As a boyhood Manchester United fan, Styles watched one of his idols in Paul Scholes in the flesh at Old Trafford as a football-mad youngster growing up – and it just so happened that he would be go on to be educated at the same high school.
Styles may well be known by the amusing and light-hearted sobriquet of the ‘Bury Baggio’ by many Reds followers.
But reaching the stellar highs of Scholes, arguably the most gifted player of his generation and one cited as an inspiration to the likes of Barcelona icon Xavi Hernandez, who famously labelled him as the best midfielder he had seen in an interview in 2011, is something else entirely.
Still, Styles is going along nicely and is on the road to making a name for himself and carving out his own niche.
An unassuming, down-to-earth Lancashire lad, Styles is surely destined for the Premier League if his upward trajectory continues. At 21, time is on his side as well.
Striding out in a fixture in the not-to-distant future for a club at the Theatre of Dreams remains a realistic ambition, given his rise in the past season-and-a-half.
His old school would have plenty of reason to be proud of him if that delicious day transpires.
Styles told The Yorkshire Post: “Scholesy went to my school. Stepping into Scholesy’s shoes would be crazy.
“He had a really good career. Just to get anywhere near that would be amazing.
“I supported Man United and he was one of obviously one the top players and I always used to watch him. I think I met him when I was really young because he had a son who used to be a similar age to me who used to play in tournaments.”

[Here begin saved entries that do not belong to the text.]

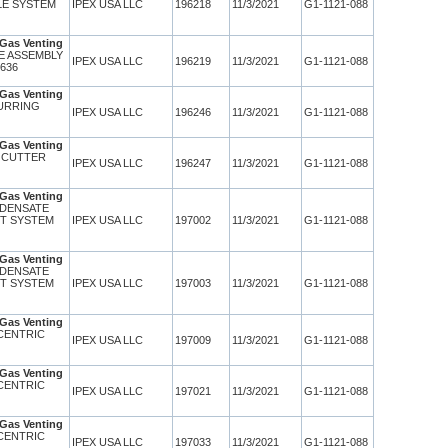
LE SYSTEM
IPEX USA LLC
196218
11/3/2021
G1-1121-088
Gas Venting
TE ASSEMBLY
IPEX USA LLC
196219
11/3/2021
G1-1121-088
 636
Gas Venting
BURRING
IPEX USA LLC
196246
11/3/2021
G1-1121-088
Gas Venting
E CUTTER
IPEX USA LLC
196247
11/3/2021
G1-1121-088
Gas Venting
NDENSATE
PT SYSTEM
IPEX USA LLC
197002
11/3/2021
G1-1121-088
Gas Venting
NDENSATE
PT SYSTEM
IPEX USA LLC
197003
11/3/2021
G1-1121-088
Gas Venting
CENTRIC
IPEX USA LLC
197009
11/3/2021
G1-1121-088
Gas Venting
CENTRIC
IPEX USA LLC
197021
11/3/2021
G1-1121-088
Gas Venting
CENTRIC
IPEX USA LLC
197033
11/3/2021
G1-1121-088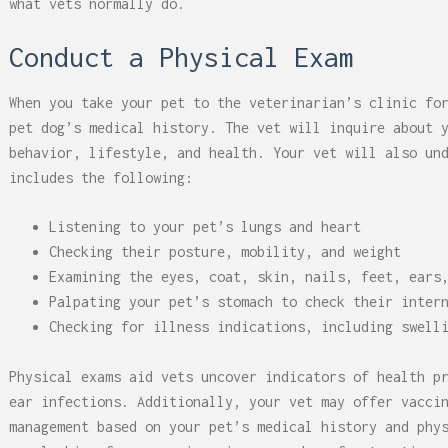
what vets normally do.
Conduct a Physical Exam
When you take your pet to the veterinarian’s clinic fo
pet dog’s medical history. The vet will inquire about 
behavior, lifestyle, and health. Your vet will also un
includes the following:
Listening to your pet’s lungs and heart
Checking their posture, mobility, and weight
Examining the eyes, coat, skin, nails, feet, ears
Palpating your pet’s stomach to check their inter
Checking for illness indications, including swell
Physical exams aid vets uncover indicators of health p
ear infections. Additionally, your vet may offer vacci
management based on your pet’s medical history and phy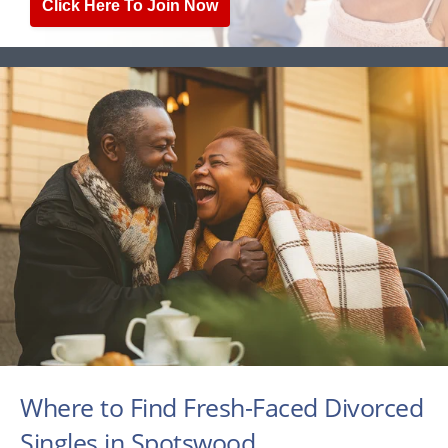
Click Here To Join Now
Where to Find Fresh-Faced Divorced
Singles in Spotswood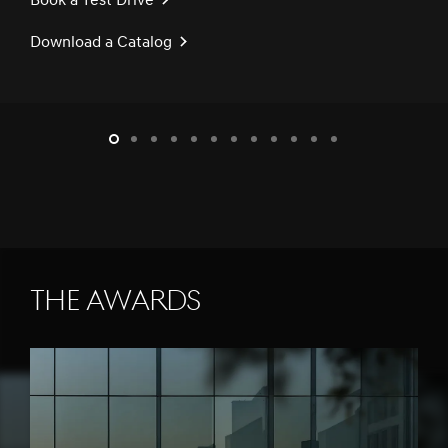
Book a Test Drive
Download a Catalog
slide1
slide2
slide3
slide4
slide5
slide6
slide7
slide8
slide9
slide10
slide11
slide12
THE AWARDS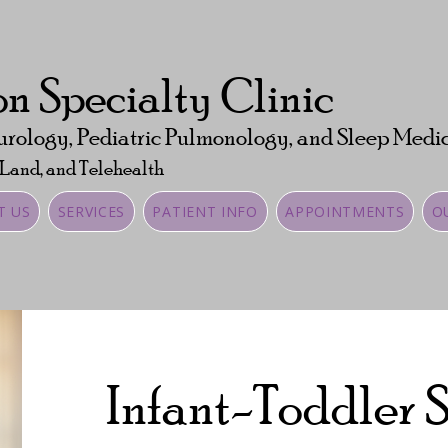
n Specialty Clinic
urology, Pediatric Pulmonology, and Sleep Medi
 Land, and Telehealth
T US
SERVICES
PATIENT INFO
APPOINTMENTS
O
Infant-Toddler 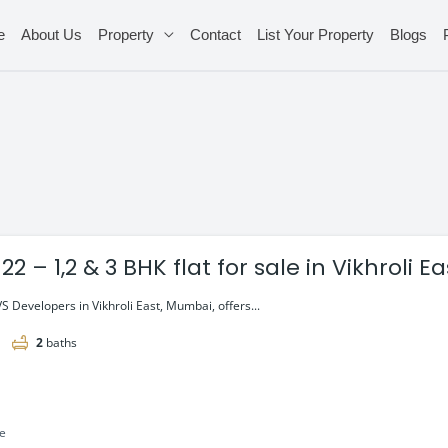
e
About Us
Property
Contact
List Your Property
Blogs
22 – 1,2 & 3 BHK flat for sale in Vikhroli 
S Developers in Vikhroli East, Mumbai, offers...
2
baths
le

Barnsley’s special story in 2020-21 may have ended one game early and the ticket to the Championship play-off final that everyone hankered for failed to arrive in the post.
But, now that the dust has settled, the achievement in reaching the semi-finals can still be constituted as a colossal one, placed into the context of events in the season before when the Reds produced a miraculous act of relegation escapology in the dying embers of 2019-20.
Instead of the R word of relegation, it is respect that Barnsley, one of the EFL stories of 2020-21 have now garnered. There is no reason why another successful chapter cannot be written next season either.
Styles added: “People say we over-achieved – all the outsiders. But for us, we haven’t. We can only use this season as a stepping stone and keep pushing and winning games.
“People respect us now and see our quality in games and when you are winning, you can earn that respect and that’s good.
“As a whole squad, we had a really good season and it was good to play the majority of the games and we’ve been winning.
“When we win, it is just an amazing feeling. Obviously, it was unfortunate that we have not won in front of fans, but hopefully we can do that soon.”
A narrow play-off exit over two legs to Swansea City was not the preferred development for Barnsley, but the sight of some 4,500 home supporters present in the first leg at Oakwell – after an absence of just over 14 months – left one indelible memory.
For Styles and his family, it was a special night, despite the scoreline.
“My family – mum, dad, sister and girlfriend and my girlfriend’s mum – were there and some of my mates as well,” he said.
“There was just relief to get back in the stadium – to get the fans back. It was the same for us as players. It was such a good atmosphere, credit to the fans.
“The 4,500 sounded like twenty or thirty thousand. The atmosphere they created fitted a play-off game so well. What we all want is all the fans back next season.”